A Eurovent certified water cooled chiller of Eurovent energy efficiency class B used for air conditioning (cooling only) is considered. The cooling capacity of 1000 kW at full load and ambient temperature 35°C is provided by two screw compressors using refrigerant R134a. The evaporator is cooling down water from 12°C to 7°C. In the simplified model it is assumed that the temperature difference between condensing temperature and ambient temperature is fixed 12 K. The condenser is heating up the secondary fluid which is recooled by a dry cooler. In the dry cooler the secondary fluid is cooled down by 5 K to a temperature which is 5 K above the ambient temperature. The pump power of the secondary fluid is not considered. The study is comparing the efficiency of the chiller plus certified dry cooler with the chiller plus a non-certified dry cooler having a capacity gap of 25%. At full load the non-certified dry cooler is causing a 2.5 K higher condensing temperature of the chiller. At 75%, 50% and 25% part load operation the AC fans' speed of the non-certified dry cooler is raised to achieve the same condensing temperature as when using the certified dry cooler. By the calculation of the ESEER value of the complete system the energy efficiency is compared.


The dry cooler fan power consumption is within the range of 10% and 20% of the total system's power consumption at the different load conditions (Figure 4).

Figure 4.Power consumption of the total system chiller plus dry cooler (kW).

Figure 5 shows the EER of the total system with the two different dry coolers. The ESEER value of the system using a dry cooler with capacity gap is 4.6% lower due to the higher power consumption of the chiller at full load and the higher power consumption of the fans of the dry cooler at part load operation.

For the City of Milan the annual energy saving of the chiller system using a dry cooler obtaining the designed capacity is around 20 000 kilowatt-hours at calculated 3 542 operating hours.
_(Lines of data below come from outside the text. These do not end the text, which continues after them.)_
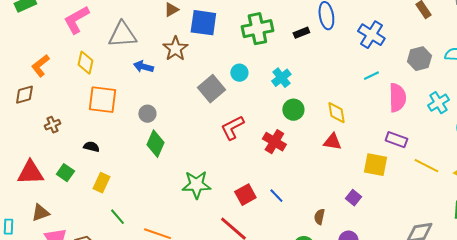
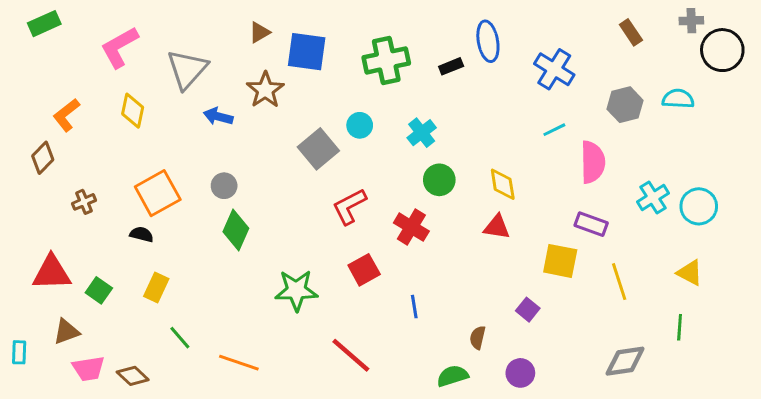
gray triangle: (122, 35) -> (187, 69), turned -44
brown diamond: (24, 95) -> (43, 158), turned -30
orange square: (102, 100) -> (158, 193), moved, turned -36
cyan cross: (438, 103) -> (653, 198), moved
yellow line: (426, 166) -> (619, 282), moved, turned 45
green square: (65, 173) -> (99, 290), moved
red square: (245, 195) -> (364, 270), moved
blue line: (276, 196) -> (414, 307), turned 35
At energy costs of 0.15 € per kilowatt-hour the saving in energy costs will be around 3 000 € per year. Assuming that a non-certified dry cooler may be 10% cheaper the payback time is less than 1.7 years and every year annual savings in operating costs will be achieved. Additionally capacity gains or benefits when for example operating with free cooling are possible. For chillers with longer operating hours or chillers designed for process cooling the payback time will be even shorter.

Figure 5.EER of system chiller plus dry cooler at different load.



The paper showed how important it is to use certified components and systems. Correct performance data for heat exchangers are absolutely essential, because they influence the energy efficiency of the entire system. In the study a water cooled chiller recooled by a dry cooler with a capacity gap of 25% was causing 4.6% higher energy costs.


[1]     Eurovent Market Intelligence: Chillers' Sales Data. E-mail January 2015.

[2]     EurocentCertita Certification: Flyer July 2013.